Let $n\times n$ integer matrix $a \notin \mathbb{Z}[I]$ have (monic) minimal polynomial $f(x) \in \mathbb{Z}[x]$ of degree $d$.

Construct a $d\times n^2$ matrix $P$ containing the entries of $\{I,a,..,a^{d-1}\}$ expressed as consecutive rows.

Claim: $\mathbb{Q}[a] \cap M_n(\mathbb{Z})=\mathbb{Z}[a]$ if and only if the elementary divisors of (the Smith normal form of) $P$ are units.

To motivate this let's look at two examples:

Example 1: Let $a = \begin{pmatrix} 1&2 \\ 4&3 \end{pmatrix}$, whose minimal polynomial is $x^2 - 4x - 5$. Thus we look at the matrix whose rows represent the powers of $a$ less than the degree of this minimal polynomial:

$$\begin{pmatrix} 1&0&0&1 \\ 1&2&4&3 \end{pmatrix}$$

and reduce it to Smith normal form:

$$\begin{pmatrix} 1&0&0&0 \\ 0&2&0&0 \end{pmatrix}$$

The fact that the last elementary divisor is greater than 1 corresponds to a linear combination of $I$ and $a$ with coprime coefficients, say:

$$\begin{pmatrix} 1&0 \\ 0&1 \end{pmatrix} + \begin{pmatrix} 1&2 \\ 4&3 \end{pmatrix}$$

which is twice (and the smallest multiple of) $\begin{pmatrix} 1&1 \\ 2&2 \end{pmatrix}$ in $\mathbb{Z}[a]$. But that integer matrix does occur in $\mathbb{Q}[a]$ and thus we don't have $\mathbb{Q}[a] \cap M_n(\mathbb{Z})=\mathbb{Z}[a]$.

Example 2: Consider $a = \begin{pmatrix} 0&1&1 \\ 1&0&1 \\ 1&1&0 \end{pmatrix}$, whose minimal polynomial is $x^2 - x - 2$. Thus we look at the Smith normal form of:

$$\begin{pmatrix} 1&0&0&0&1&0&0&0&1 \\ 0&1&1&1&0&1&1&1&0 \end{pmatrix}$$

which reduces to:

$$\begin{pmatrix} 1&0&0&0&0&0&0&0&0 \\ 0&1&0&0&0&0&0&0&0 \end{pmatrix}$$

The fact that all elementary divisors are 1 corresponds to the fact that all the nonzero combinations of $I$ and $a$ we can form in $\mathbb{Z}[a]$ can be chosen to get entries with greatest common divisor 1, and thus no smaller multiple in $\mathbb{Q}[a]$ exists than what we already find in $\mathbb{Z}[a]$.

Proof of Claim:

Let $\mathscr{M} = M_n(\mathbb{Z})$. For matrix $a \in \mathscr{M}$ define $\mathscr{N} = \mathbb{Z}[a]$. Clearly $\mathscr{M}$ is a free $\mathbb{Z}$-module of rank $n^2$, and thus (since $\mathbb{Z}$ is PID) submodule $\mathscr{N}$ is also free.
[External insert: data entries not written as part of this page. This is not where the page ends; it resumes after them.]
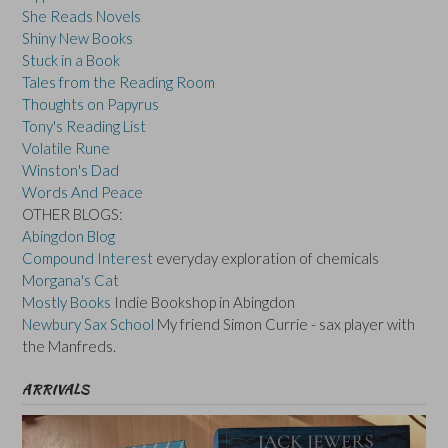
She Reads Novels
Shiny New Books
Stuck in a Book
Tales from the Reading Room
Thoughts on Papyrus
Tony's Reading List
Volatile Rune
Winston's Dad
Words And Peace
OTHER BLOGS:
Abingdon Blog
Compound Interest
everyday exploration of chemicals
Morgana's Cat
Mostly Books
Indie Bookshop in Abingdon
Newbury Sax School
My friend Simon Currie - sax player with
the Manfreds.
ARRIVALS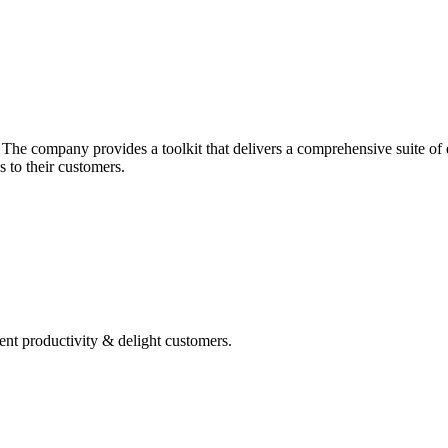
he company provides a toolkit that delivers a comprehensive suite of ec
 to their customers.
ent productivity & delight customers.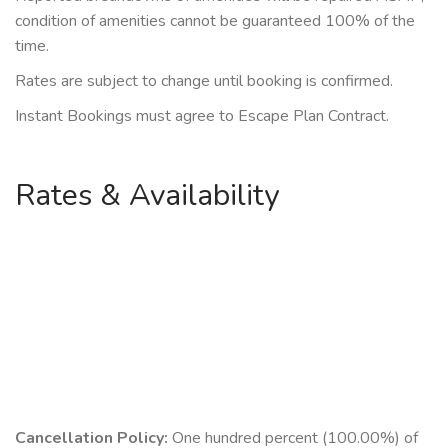
condition of amenities cannot be guaranteed 100% of the
time.
Rates are subject to change until booking is confirmed.
Instant Bookings must agree to Escape Plan Contract.
Rates & Availability
Cancellation Policy:
One hundred percent (100.00%) of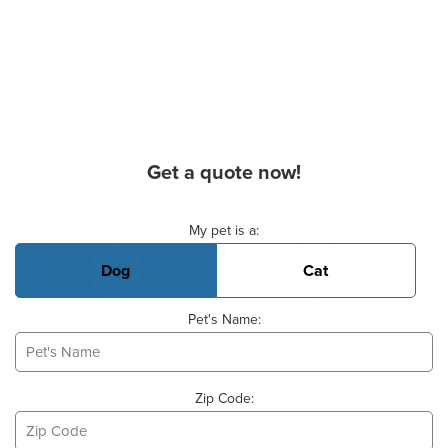
Get a quote now!
Basic Pet Info
My pet is a:
Dog
Cat
Pet's Name:
Zip Code: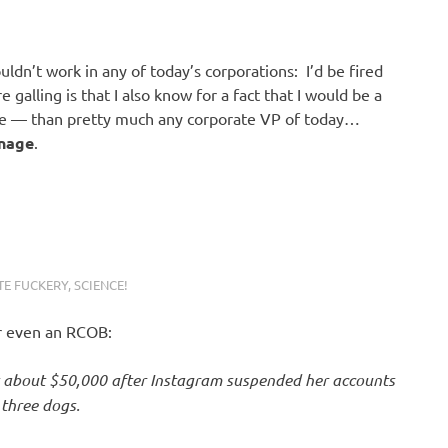
uldn’t work in any of today’s corporations: I’d be fired
alling is that I also know for a fact that I would be a
 — than pretty much any corporate VP of today…
nage
.
E FUCKERY
,
SCIENCE!
or even an RCOB:
t about $50,000 after Instagram suspended her accounts
 three dogs.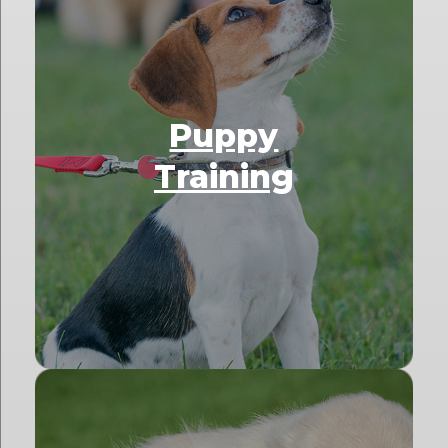
Puppy
Training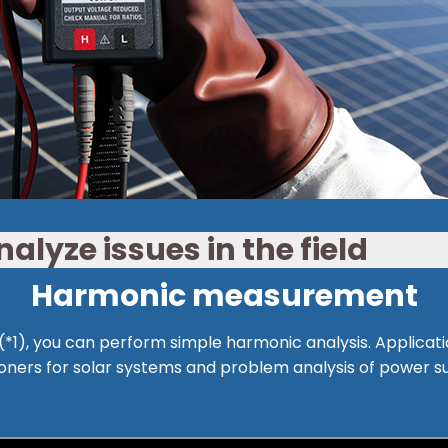
alyze issues in the field
Harmonic measurement
1), you can perform simple harmonic analysis. Applicat
oners for solar systems and problem analysis of power s
See here for details about GENNECT Cross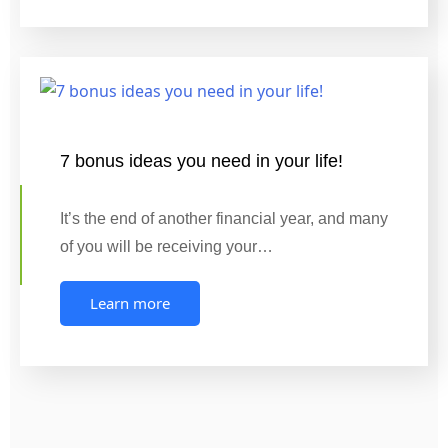
7 bonus ideas you need in your life!
It’s the end of another financial year, and many
of you will be receiving your…
Learn more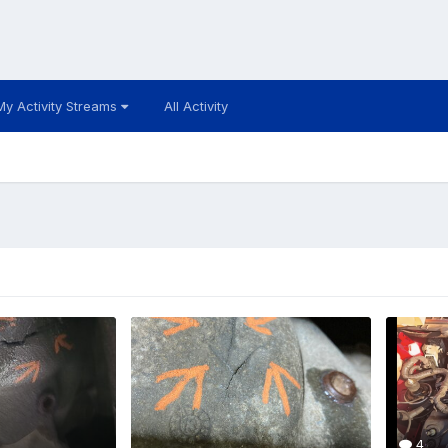
My Activity Streams
All Activity
4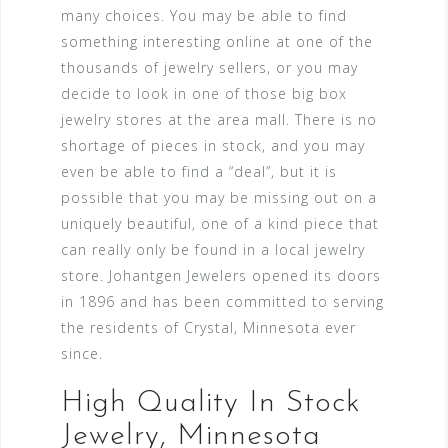
many choices. You may be able to find
something interesting online at one of the
thousands of jewelry sellers, or you may
decide to look in one of those big box
jewelry stores at the area mall. There is no
shortage of pieces in stock, and you may
even be able to find a “deal”, but it is
possible that you may be missing out on a
uniquely beautiful, one of a kind piece that
can really only be found in a local jewelry
store. Johantgen Jewelers opened its doors
in 1896 and has been committed to serving
the residents of Crystal, Minnesota ever
since.
High Quality In Stock
Jewelry, Minnesota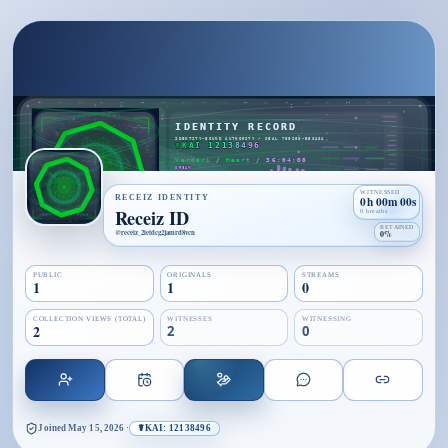
WITNESSED
RECEIZ IDENTITY
0h 00m 00s
Receiz ID
0 breaths
RETAINED
@
receiz_2ietdcg2jamrd8vcn
0%
PUBLIC
ORIGINALS
STREAMS
1
1
0
COLLECTION VIEWS (TOTAL)
WITNESSES
WITNESSING
2
2
0
Joined
May 15, 2026
·
☤KAI: 12138496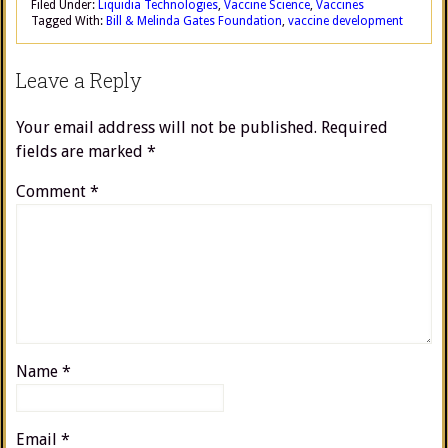
Filed Under:
Liquidia Technologies
,
Vaccine Science
,
Vaccines
Tagged With:
Bill & Melinda Gates Foundation
,
vaccine development
Leave a Reply
Your email address will not be published.
Required
fields are marked
*
Comment
*
Name
*
Email
*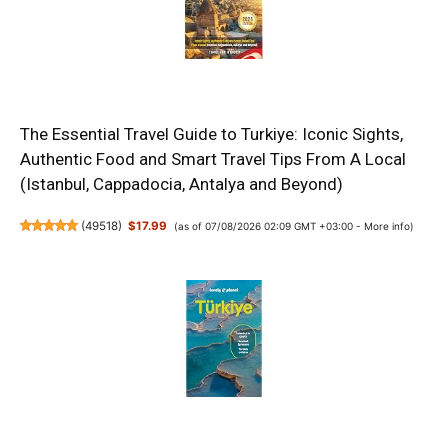
The Essential Travel Guide to Turkiye: Iconic Sights,
Authentic Food and Smart Travel Tips From A Local
(Istanbul, Cappadocia, Antalya and Beyond)
(
49518
)
$17.99
(as of 07/08/2026 02:09 GMT +03:00 -
More info
)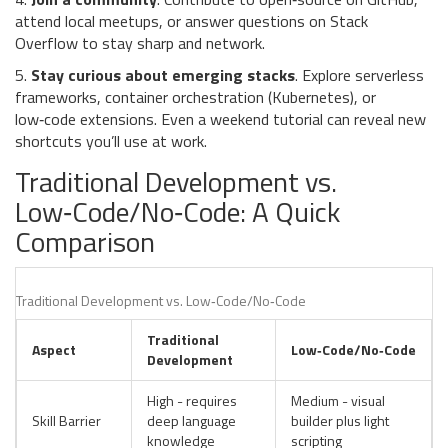
attend local meetups, or answer questions on Stack
Overflow to stay sharp and network.
5.
Stay curious about emerging stacks
. Explore serverless
frameworks, container orchestration (Kubernetes), or
low‑code extensions. Even a weekend tutorial can reveal new
shortcuts you’ll use at work.
Traditional Development vs.
Low‑Code/No‑Code: A Quick
Comparison
Traditional Development vs. Low‑Code/No‑Code
Traditional
Aspect
Low‑Code/No‑Code
Development
High - requires
Medium - visual
Skill Barrier
deep language
builder plus light
knowledge
scripting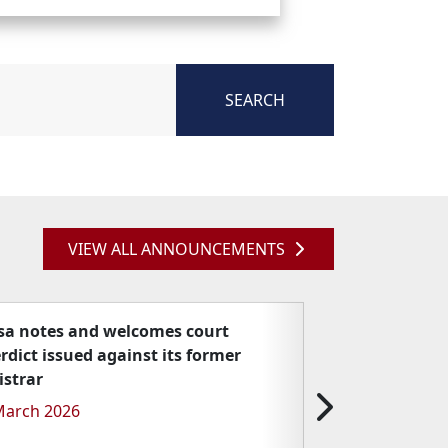
SEARCH
VIEW ALL ANNOUNCEMENTS
sa notes and welcomes court
erdict issued against its former
istrar
March 2026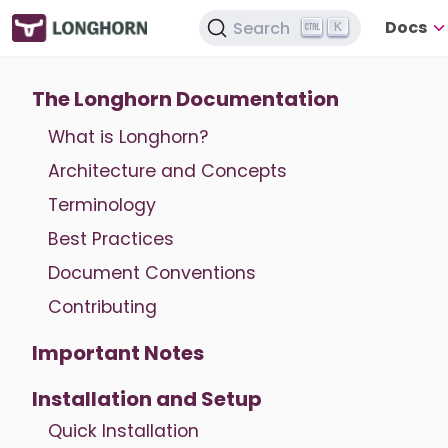
Docs
Search
K
The Longhorn Documentation
What is Longhorn?
Architecture and Concepts
Terminology
Best Practices
Document Conventions
Contributing
Important Notes
Installation and Setup
Quick Installation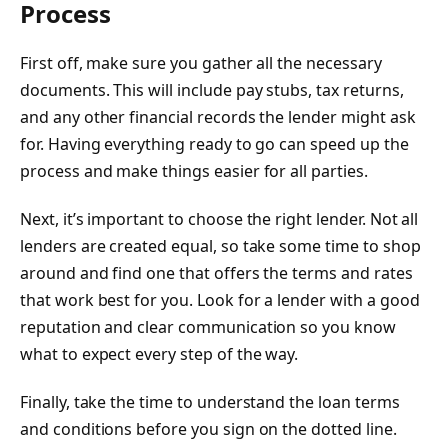
Process
First off, make sure you gather all the necessary
documents. This will include pay stubs, tax returns,
and any other financial records the lender might ask
for. Having everything ready to go can speed up the
process and make things easier for all parties.
Next, it’s important to choose the right lender. Not all
lenders are created equal, so take some time to shop
around and find one that offers the terms and rates
that work best for you. Look for a lender with a good
reputation and clear communication so you know
what to expect every step of the way.
Finally, take the time to understand the loan terms
and conditions before you sign on the dotted line.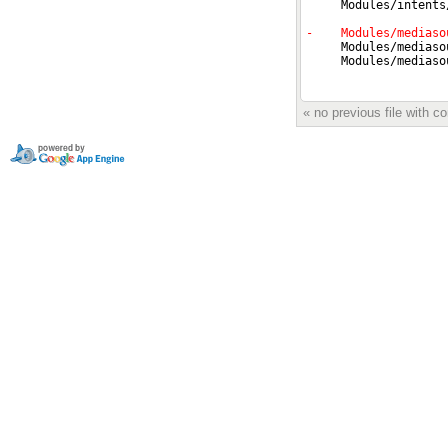
« no previous file with 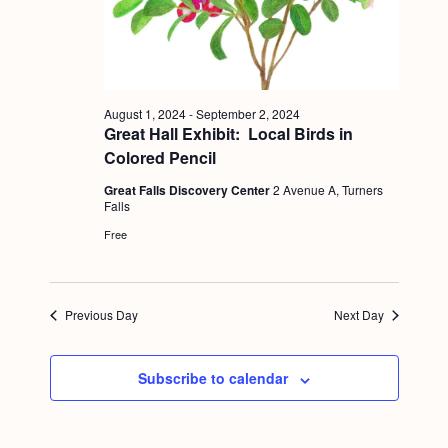
a
c
.
v
h
i
a
g
n
a
August 1, 2024
-
September 2, 2024
Great Hall Exhibit: Local Birds in
d
t
Colored Pencil
i
V
Great Falls Discovery Center
2 Avenue A, Turners
o
i
Falls
n
Free
e
w
s
Previous Day
Next Day
N
a
Subscribe to calendar
v
i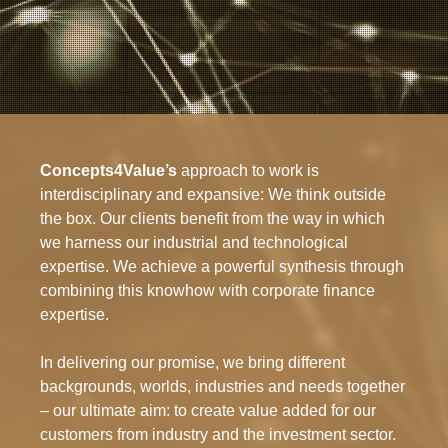
Concepts4Value’s
approach to work is
interdisciplinary and expansive: We think outside
the box. Our clients benefit from the way in which
we harness our industrial and technological
expertise. We achieve a powerful synthesis through
combining this knowhow with corporate finance
expertise.
In delivering our promise, we bring different
backgrounds, worlds, industries and needs together
– our ultimate aim: to create value added for our
customers from industry and the investment sector.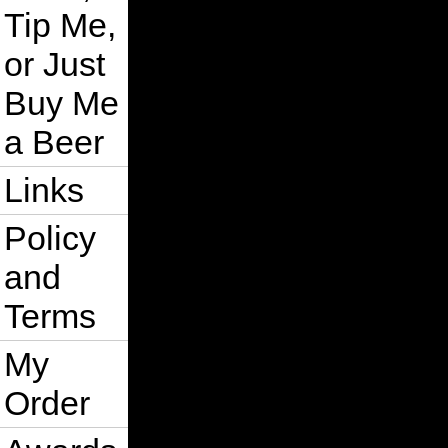
Tip Me,
or Just
Buy Me
a Beer
Links
Policy
and
Terms
My
Order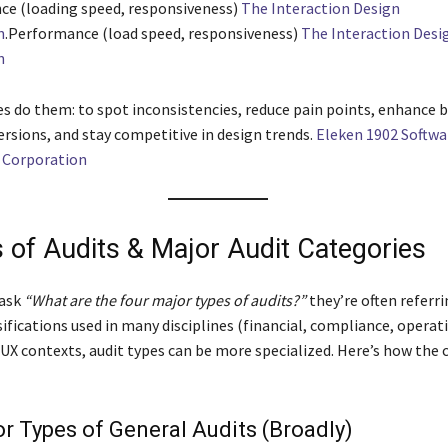
e (loading speed, responsiveness)
The Interaction Design
n
.Performance (load speed, responsiveness)
The Interaction Desi
n
s do them: to spot inconsistencies, reduce pain points, enhance b
ersions, and stay competitive in design trends.
Eleken 1902 Softwa
Corporation
s of Audits & Major Audit Categories
ask
“What are the four major types of audits?”
they’re often referri
ifications used in many disciplines (financial, compliance, operatio
/UX contexts, audit types can be more specialized. Here’s how the
r Types of General Audits (Broadly)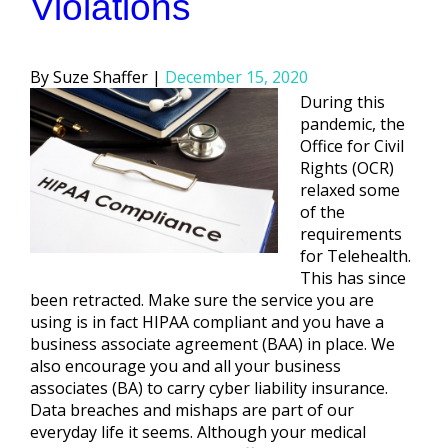
Violations
Posted
Suze Shaffer
December 15, 2020
by
During this
pandemic, the
Office for Civil
Rights (OCR)
relaxed some
of the
requirements
for Telehealth.
This has since
been retracted. Make sure the service you are
using is in fact HIPAA compliant and you have a
business associate agreement (BAA) in place. We
also encourage you and all your business
associates (BA) to carry cyber liability insurance.
Data breaches and mishaps are part of our
everyday life it seems. Although your medical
By Cayley-Hamilton $a$ is integral over $\mathbb{Z} \cong \mathbb{Z}[I]$, and because $\mathbb{Z}$ is integrally closed (in $\mathbb{Q}$), the (monic) minimal polynomial of $a$ has integer coefficients. If $d$ is the degree of the minimal polynomial of $a$, then $\mathscr{N}$ has basis $\{1,a,\ldots,a^{d-1}\}$ and so has rank $d$.

The $d \times n^2$ matrix $P$ described in the claim expresses the above basis of $\mathscr{N}$ in terms of the standard basis for $\mathscr{M}$. Thus the proof of the Stacked Basis Thm. identifies $P$'s elementary divisors $q_1 \mid \ldots \mid q_d$ with the nonzero integer multiples $q_i$ of basis elements such that:

$$\text{(i) } \{\mu_1,\ldots,\mu_{n^2}\} \text{ is a basis for } \mathscr{M}$$ $$\text{(ii) } \{q_1 \mu_1,\ldots,q_d \mu_d\} \text{ is a basis for } \mathscr{N}$$

Let $\overline{\mathscr{N}} = \mathbb{Q}[a] \cap \mathscr{M}$, so our claim is $\mathscr{N} = \overline{\mathscr{N}}$ if and only if elementary divisors $q_i, 1 \leq i \leq d$ are all units.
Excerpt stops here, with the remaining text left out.